- [What you need to do]:
Would you repeat exactly the part of the listing below that runs from the line containing "gebruik van cookies." down to the line containing "die zij hebben verzameld door uw gebruik", inclusive, and nothing else?
◆ ◆ ◆ ◆ ◆ ◆ ◆
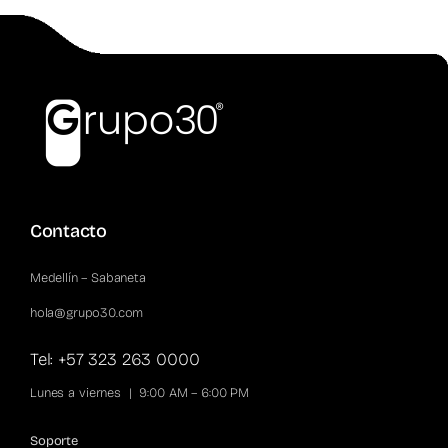
Contacto
Medellín – Sabaneta
hola@grupo30.com
Tel: +57 323 263 0000
Lunes a viernes | 9:00 AM – 6:00 PM
Soporte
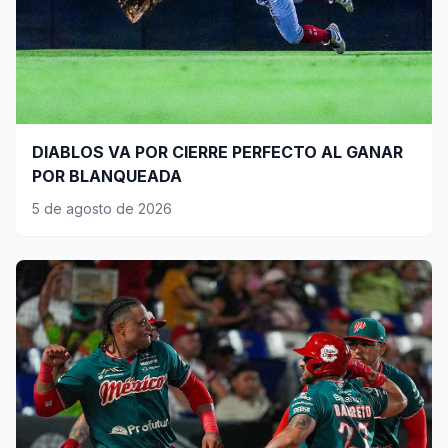
DIABLOS VA POR CIERRE PERFECTO AL GANAR
POR BLANQUEADA
5 de agosto de 2026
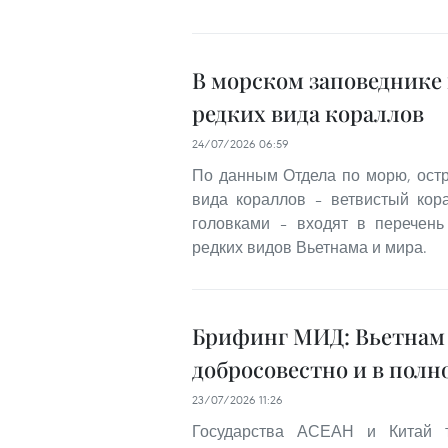
В морском заповеднике
редких вида кораллов
24/07/2026 06:59
По данным Отдела по морю, ост
вида кораллов – ветвистый кора
головками – входят в перечень
редких видов Вьетнама и мира.
Брифинг МИД: Вьетнам
добросовестно и в пол
23/07/2026 11:26
Государства АСЕАН и Китай т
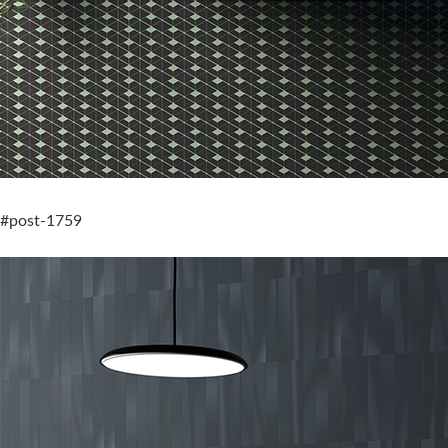
#post-1759
Balance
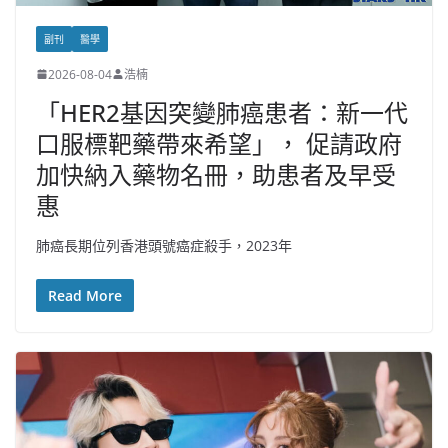
副刊
醫學
2026-08-04
浩楠
「HER2基因突變肺癌患者：新一代
口服標靶藥帶來希望」， 促請政府
加快納入藥物名冊，助患者及早受
惠
肺癌長期位列香港頭號癌症殺手，2023年
Read More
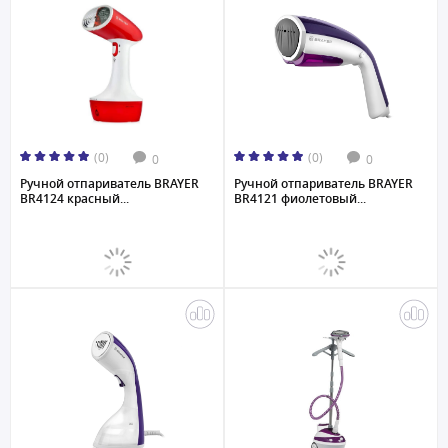
(0)
(0)
0
0
Ручной отпариватель BRAYER
Ручной отпариватель BRAYER
BR4124 красный...
BR4121 фиолетовый...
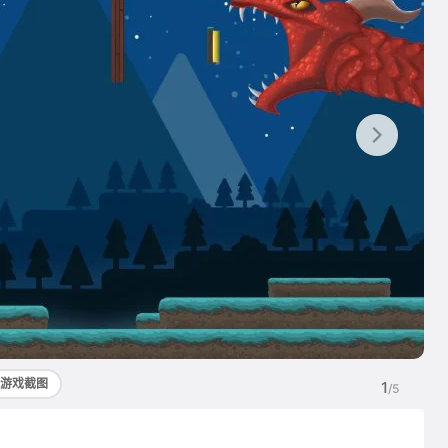
游戏截图
1
/5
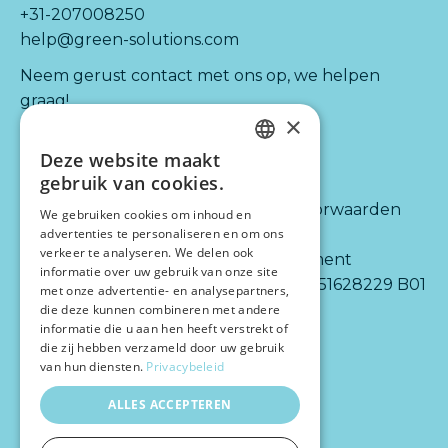
+31-207008250
help@green-solutions.com
Neem gerust contact met ons op, we helpen
graag!
×
Deze website maakt
Kijk ook naar:
Informatie
DUTCH
gebruik van cookies.
ENGLISH
Diensten
Algemene voorwaarden
We gebruiken cookies om inhoud en
Integraties
advertenties te personaliseren en om ons
Disclaimer
verkeer te analyseren. We delen ook
Partners
Privacy statement
informatie over uw gebruik van onze site
Over ons
BTW-nr.: NL 851628229 B01
met onze advertentie- en analysepartners,
die deze kunnen combineren met andere
informatie die u aan hen heeft verstrekt of
die zij hebben verzameld door uw gebruik
van hun diensten.
Privacybeleid
ALLES ACCEPTEREN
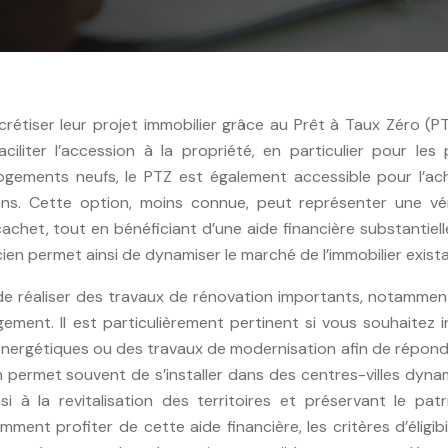
étiser leur projet immobilier grâce au Prêt à Taux Zéro (P
faciliter l’accession à la propriété, en particulier pour les
ogements neufs, le PTZ est également accessible pour l’ac
ons. Cette option, moins connue, peut représenter une vér
chet, tout en bénéficiant d’une aide financière substantiel
ien permet ainsi de dynamiser le marché de l’immobilier exista
 de réaliser des travaux de rénovation importants, notamme
ment. Il est particulièrement pertinent si vous souhaitez i
énergétiques ou des travaux de modernisation afin de répon
n permet souvent de s’installer dans des centres-villes dyn
i à la revitalisation des territoires et préservant le pat
ment profiter de cette aide financière, les critères d’éligibi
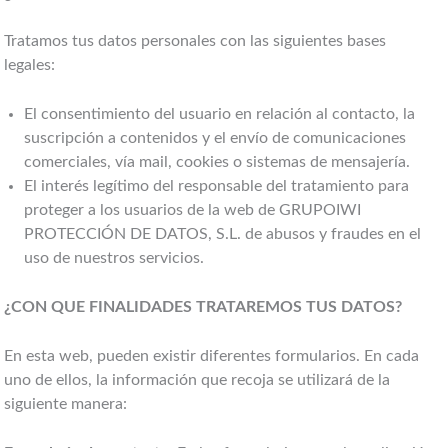
Tratamos tus datos personales con las siguientes bases
legales:
El consentimiento del usuario en relación al contacto, la
suscripción a contenidos y el envío de comunicaciones
comerciales, vía mail, cookies o sistemas de mensajería.
El interés legítimo del responsable del tratamiento para
proteger a los usuarios de la web de GRUPOIWI
PROTECCIÓN DE DATOS, S.L. de abusos y fraudes en el
uso de nuestros servicios.
¿CON QUE FINALIDADES TRATAREMOS TUS DATOS?
En esta web, pueden existir diferentes formularios. En cada
uno de ellos, la información que recoja se utilizará de la
siguiente manera:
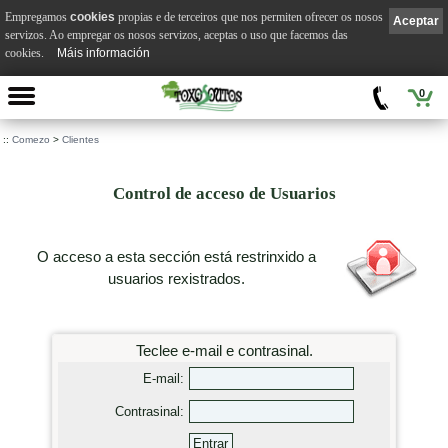
Empregamos
cookies
propias e de terceiros que nos permiten ofrecer os nosos
Aceptar
servizos. Ao empregar os nosos servizos, aceptas o uso que facemos das
cookies.
Máis información
0
::
Comezo
>
Clientes
Control de acceso de Usuarios
O acceso a esta sección está restrinxido a
usuarios rexistrados.
Teclee e-mail e contrasinal.
E-mail:
Contrasinal:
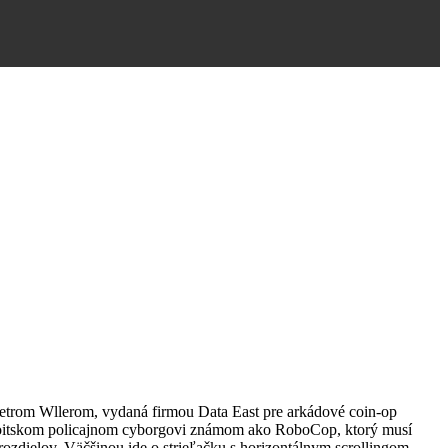
Petrom Wllerom, vydaná firmou Data East pre arkádové coin-op
etroitskom policajnom cyborgovi známom ako RoboCop, ktorý musí
ozdielov. Väčšinou ide o strieľačku s horizontálnym scrollingom,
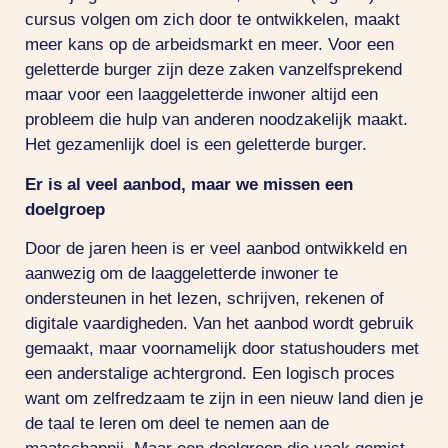
cursus volgen om zich door te ontwikkelen, maakt
meer kans op de arbeidsmarkt en meer. Voor een
geletterde burger zijn deze zaken vanzelfsprekend
maar voor een laaggeletterde inwoner altijd een
probleem die hulp van anderen noodzakelijk maakt.
Het gezamenlijk doel is een geletterde burger.
Er is al veel aanbod, maar we missen een
doelgroep
Door de jaren heen is er veel aanbod ontwikkeld en
aanwezig om de laaggeletterde inwoner te
ondersteunen in het lezen, schrijven, rekenen of
digitale vaardigheden. Van het aanbod wordt gebruik
gemaakt, maar voornamelijk door statushouders met
een anderstalige achtergrond. Een logisch proces
want om zelfredzaam te zijn in een nieuw land dien je
de taal te leren om deel te nemen aan de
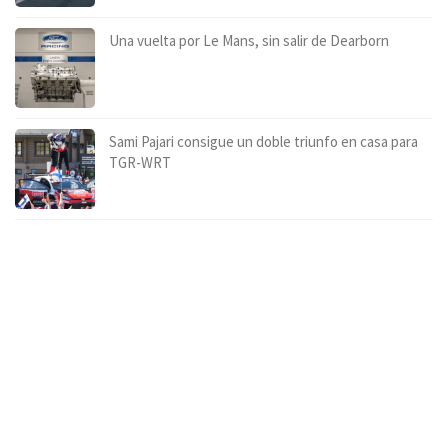
Una vuelta por Le Mans, sin salir de Dearborn
Sami Pajari consigue un doble triunfo en casa para
TGR-WRT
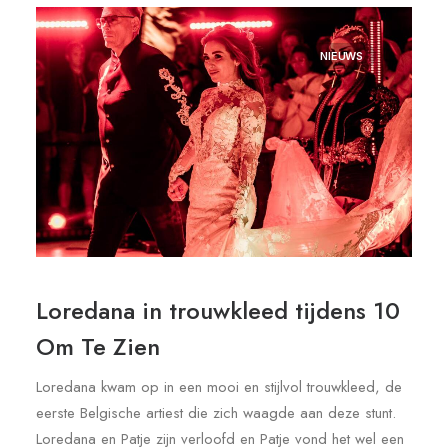
NIEUWS
Loredana in trouwkleed tijdens 10
Om Te Zien
Loredana kwam op in een mooi en stijlvol trouwkleed, de
eerste Belgische artiest die zich waagde aan deze stunt.
Loredana en Patje zijn verloofd en Patje vond het wel een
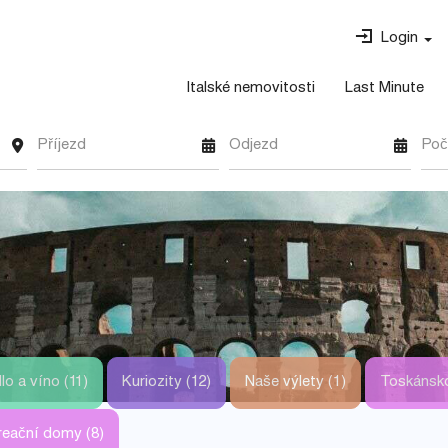
Login
Italské nemovitosti
Last Minute
Příjezd
Odjezd
Poč
lo a víno (11)
Kuriozity (12)
Naše výlety (1)
Toskánsko
kreační domy (8)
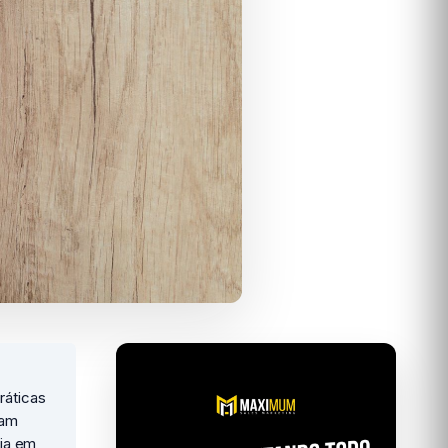
ráticas
zam
gia em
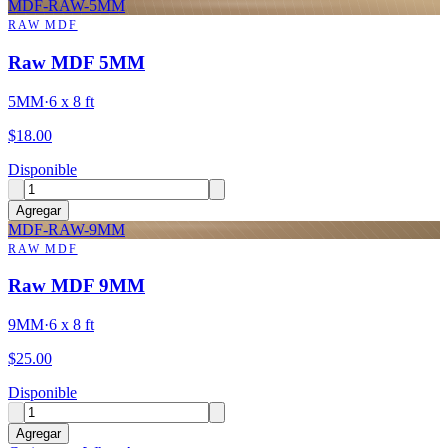
MDF-RAW-5MM
RAW MDF
Raw MDF 5MM
5MM
·
6 x 8 ft
$
18.00
Disponible
Agregar
MDF-RAW-9MM
RAW MDF
Raw MDF 9MM
9MM
·
6 x 8 ft
$
25.00
Disponible
Agregar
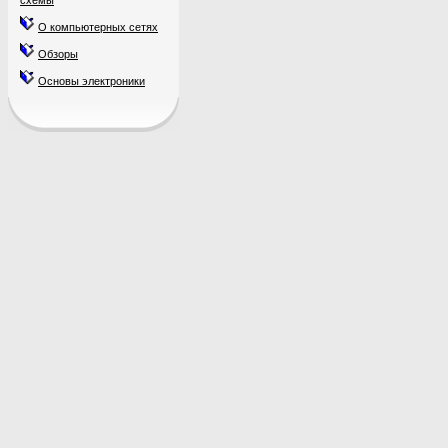
схемы
О компьютерных сетях
Обзоры
Основы электроники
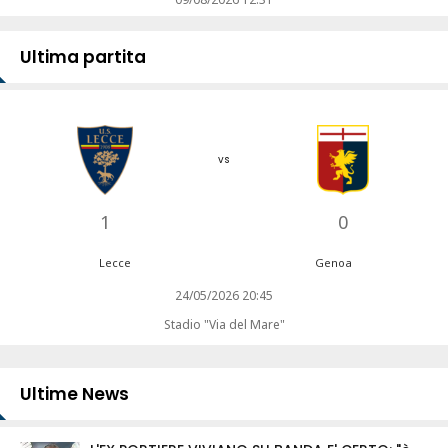
Ultima partita
vs
1
0
Lecce
Genoa
24/05/2026 20:45
Stadio "Via del Mare"
Ultime News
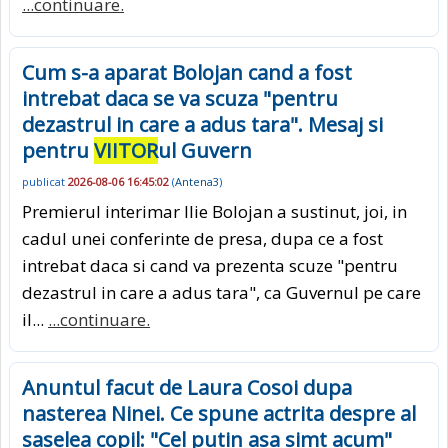
...continuare.
Cum s-a aparat Bolojan cand a fost
intrebat daca se va scuza "pentru
dezastrul in care a adus tara". Mesaj si
pentru
VIITOR
ul Guvern
publicat
2026-08-06 16:45:02
(
Antena3
)
Premierul interimar Ilie Bolojan a sustinut, joi, in
cadul unei conferinte de presa, dupa ce a fost
intrebat daca si cand va prezenta scuze "pentru
dezastrul in care a adus tara", ca Guvernul pe care
il...
...continuare.
Anuntul facut de Laura Cosoi dupa
nasterea Ninei. Ce spune actrita despre al
saselea copil: "Cel putin asa simt acum"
◆ ◆ ◆ ◆ ◆ ◆ ◆
- [Final answer]:
gebruik van cookies.
ENGLISH
Diensten
Algemene voorwaarden
We gebruiken cookies om inhoud en
Integraties
advertenties te personaliseren en om ons
Disclaimer
verkeer te analyseren. We delen ook
Partners
Privacy statement
informatie over uw gebruik van onze site
Over ons
BTW-nr.: NL 851628229 B01
met onze advertentie- en analysepartners,
die deze kunnen combineren met andere
informatie die u aan hen heeft verstrekt of
die zij hebben verzameld door uw gebruik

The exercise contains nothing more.